Data for this exercise:
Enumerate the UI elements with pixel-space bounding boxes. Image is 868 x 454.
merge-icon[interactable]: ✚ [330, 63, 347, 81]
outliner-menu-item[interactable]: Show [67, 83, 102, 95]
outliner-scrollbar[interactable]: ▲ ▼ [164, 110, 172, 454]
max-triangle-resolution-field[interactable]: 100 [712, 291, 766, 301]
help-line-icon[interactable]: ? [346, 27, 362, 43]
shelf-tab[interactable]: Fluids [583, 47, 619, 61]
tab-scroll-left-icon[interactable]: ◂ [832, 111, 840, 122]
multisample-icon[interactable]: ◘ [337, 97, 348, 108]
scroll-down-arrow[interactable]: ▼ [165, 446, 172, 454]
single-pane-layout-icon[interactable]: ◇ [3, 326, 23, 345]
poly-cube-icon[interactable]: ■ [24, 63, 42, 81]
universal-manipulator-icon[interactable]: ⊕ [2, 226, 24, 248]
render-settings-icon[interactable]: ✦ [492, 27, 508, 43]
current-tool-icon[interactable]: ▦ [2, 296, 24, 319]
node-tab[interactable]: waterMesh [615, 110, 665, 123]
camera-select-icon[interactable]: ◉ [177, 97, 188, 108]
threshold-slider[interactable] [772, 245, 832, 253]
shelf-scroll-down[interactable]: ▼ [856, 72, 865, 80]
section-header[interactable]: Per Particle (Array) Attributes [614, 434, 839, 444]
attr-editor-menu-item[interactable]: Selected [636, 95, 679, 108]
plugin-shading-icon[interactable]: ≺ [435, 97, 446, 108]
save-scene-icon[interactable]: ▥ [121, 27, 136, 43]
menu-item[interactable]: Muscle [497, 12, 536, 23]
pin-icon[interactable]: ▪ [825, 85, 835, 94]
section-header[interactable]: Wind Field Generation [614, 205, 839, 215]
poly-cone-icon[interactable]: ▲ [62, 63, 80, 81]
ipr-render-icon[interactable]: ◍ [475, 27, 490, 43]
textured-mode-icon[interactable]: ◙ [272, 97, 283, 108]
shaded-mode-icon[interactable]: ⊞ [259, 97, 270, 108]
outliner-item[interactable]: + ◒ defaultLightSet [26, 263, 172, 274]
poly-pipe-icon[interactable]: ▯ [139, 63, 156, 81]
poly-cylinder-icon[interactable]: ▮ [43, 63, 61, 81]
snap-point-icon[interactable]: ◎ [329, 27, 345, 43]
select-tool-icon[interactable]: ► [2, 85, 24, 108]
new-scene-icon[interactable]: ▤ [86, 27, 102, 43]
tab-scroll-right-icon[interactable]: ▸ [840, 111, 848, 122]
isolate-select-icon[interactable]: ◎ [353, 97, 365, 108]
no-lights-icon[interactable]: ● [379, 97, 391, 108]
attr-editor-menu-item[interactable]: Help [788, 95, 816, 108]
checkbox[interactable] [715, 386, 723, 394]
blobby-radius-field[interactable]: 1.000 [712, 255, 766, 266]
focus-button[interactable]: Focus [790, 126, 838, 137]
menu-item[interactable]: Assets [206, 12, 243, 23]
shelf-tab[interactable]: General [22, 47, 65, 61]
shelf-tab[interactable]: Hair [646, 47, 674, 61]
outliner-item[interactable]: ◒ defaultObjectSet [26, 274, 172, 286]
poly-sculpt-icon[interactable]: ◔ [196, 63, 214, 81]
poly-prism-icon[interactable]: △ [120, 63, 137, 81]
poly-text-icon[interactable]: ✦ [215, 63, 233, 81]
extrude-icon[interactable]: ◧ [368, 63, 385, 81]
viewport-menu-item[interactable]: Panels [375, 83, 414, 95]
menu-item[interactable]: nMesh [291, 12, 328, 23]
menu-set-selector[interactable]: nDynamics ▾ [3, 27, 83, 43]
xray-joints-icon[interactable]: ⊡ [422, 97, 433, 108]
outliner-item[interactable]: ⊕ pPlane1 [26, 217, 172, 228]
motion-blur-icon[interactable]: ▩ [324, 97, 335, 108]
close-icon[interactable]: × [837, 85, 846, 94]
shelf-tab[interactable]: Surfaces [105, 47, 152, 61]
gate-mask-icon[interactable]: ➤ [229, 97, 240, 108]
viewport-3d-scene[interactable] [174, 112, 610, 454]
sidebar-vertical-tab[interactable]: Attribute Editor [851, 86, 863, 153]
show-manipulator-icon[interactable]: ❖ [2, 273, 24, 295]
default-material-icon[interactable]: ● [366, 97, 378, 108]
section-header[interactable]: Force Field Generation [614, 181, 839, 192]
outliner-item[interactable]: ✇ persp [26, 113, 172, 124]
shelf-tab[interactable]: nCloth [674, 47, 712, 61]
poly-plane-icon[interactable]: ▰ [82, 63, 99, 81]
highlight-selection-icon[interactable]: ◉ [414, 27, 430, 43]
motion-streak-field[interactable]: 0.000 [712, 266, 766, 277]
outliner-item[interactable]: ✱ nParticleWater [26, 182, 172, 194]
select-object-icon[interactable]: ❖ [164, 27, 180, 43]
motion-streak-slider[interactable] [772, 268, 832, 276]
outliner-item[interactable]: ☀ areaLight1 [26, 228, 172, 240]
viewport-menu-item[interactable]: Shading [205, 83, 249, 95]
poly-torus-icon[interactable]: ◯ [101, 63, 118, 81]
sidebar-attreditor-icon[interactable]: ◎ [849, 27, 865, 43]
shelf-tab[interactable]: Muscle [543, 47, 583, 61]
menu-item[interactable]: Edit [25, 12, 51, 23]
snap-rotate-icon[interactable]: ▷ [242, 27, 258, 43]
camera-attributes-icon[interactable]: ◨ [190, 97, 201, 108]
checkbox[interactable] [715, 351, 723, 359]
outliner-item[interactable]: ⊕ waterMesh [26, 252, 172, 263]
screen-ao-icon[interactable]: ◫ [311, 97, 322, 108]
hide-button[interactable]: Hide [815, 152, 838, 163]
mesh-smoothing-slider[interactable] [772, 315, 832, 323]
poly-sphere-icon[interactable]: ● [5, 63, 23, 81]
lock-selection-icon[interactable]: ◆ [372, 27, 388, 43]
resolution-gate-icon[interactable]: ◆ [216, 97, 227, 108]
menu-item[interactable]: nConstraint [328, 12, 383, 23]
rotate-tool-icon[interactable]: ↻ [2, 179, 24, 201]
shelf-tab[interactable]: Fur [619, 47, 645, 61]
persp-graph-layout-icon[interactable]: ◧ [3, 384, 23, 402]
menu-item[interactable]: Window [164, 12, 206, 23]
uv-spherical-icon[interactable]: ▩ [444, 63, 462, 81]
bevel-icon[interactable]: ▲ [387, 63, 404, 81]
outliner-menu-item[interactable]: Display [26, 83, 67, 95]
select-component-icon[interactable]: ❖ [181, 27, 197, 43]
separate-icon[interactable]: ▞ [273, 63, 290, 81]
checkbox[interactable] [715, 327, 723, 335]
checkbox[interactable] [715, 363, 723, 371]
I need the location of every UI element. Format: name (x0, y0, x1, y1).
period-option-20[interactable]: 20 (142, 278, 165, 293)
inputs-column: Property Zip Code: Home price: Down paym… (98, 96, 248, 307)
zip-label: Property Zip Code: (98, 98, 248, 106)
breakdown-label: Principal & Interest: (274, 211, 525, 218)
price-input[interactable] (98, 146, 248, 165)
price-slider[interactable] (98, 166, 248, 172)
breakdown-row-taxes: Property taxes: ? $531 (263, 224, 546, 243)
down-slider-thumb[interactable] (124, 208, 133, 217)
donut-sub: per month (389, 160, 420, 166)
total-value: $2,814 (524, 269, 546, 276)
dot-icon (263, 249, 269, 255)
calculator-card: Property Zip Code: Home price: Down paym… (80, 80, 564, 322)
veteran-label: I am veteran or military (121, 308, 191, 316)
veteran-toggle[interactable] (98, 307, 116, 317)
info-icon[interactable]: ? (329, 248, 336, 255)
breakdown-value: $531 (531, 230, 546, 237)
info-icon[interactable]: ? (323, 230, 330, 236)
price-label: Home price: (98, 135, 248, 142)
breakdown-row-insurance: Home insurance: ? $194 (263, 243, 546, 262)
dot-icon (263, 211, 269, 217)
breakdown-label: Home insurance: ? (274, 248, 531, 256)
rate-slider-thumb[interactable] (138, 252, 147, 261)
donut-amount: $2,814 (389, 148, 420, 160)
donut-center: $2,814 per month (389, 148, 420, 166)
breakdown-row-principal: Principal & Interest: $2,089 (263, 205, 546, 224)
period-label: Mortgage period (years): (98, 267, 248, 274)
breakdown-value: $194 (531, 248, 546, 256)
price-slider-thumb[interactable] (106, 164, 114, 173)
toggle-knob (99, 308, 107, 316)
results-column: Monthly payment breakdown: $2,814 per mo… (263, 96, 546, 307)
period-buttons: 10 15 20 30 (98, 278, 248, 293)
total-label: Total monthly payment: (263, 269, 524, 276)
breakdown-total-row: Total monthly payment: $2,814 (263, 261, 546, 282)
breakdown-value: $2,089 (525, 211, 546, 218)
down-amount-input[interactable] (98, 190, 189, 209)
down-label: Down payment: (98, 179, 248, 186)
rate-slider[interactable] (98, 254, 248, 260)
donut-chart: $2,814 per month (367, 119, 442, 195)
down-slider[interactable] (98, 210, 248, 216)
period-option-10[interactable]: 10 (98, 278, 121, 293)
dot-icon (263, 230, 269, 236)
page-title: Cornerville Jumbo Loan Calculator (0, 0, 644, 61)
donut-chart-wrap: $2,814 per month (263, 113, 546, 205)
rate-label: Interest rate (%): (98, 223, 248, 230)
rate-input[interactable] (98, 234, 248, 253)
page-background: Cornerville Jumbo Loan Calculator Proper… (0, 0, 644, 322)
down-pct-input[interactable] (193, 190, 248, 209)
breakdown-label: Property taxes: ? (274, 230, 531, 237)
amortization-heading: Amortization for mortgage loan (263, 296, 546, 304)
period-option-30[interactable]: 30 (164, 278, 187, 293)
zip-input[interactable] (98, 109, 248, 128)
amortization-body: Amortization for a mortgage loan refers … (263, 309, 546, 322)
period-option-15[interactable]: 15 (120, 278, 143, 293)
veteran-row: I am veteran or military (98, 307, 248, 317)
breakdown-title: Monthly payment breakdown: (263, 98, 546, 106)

Goal of the exercise: Gather each line in these records that contains the string "value".

Exercise result:
total-value: $2,814 (524, 269, 546, 276)
breakdown-value: $531 (531, 230, 546, 237)
breakdown-value: $194 (531, 248, 546, 256)
breakdown-value: $2,089 (525, 211, 546, 218)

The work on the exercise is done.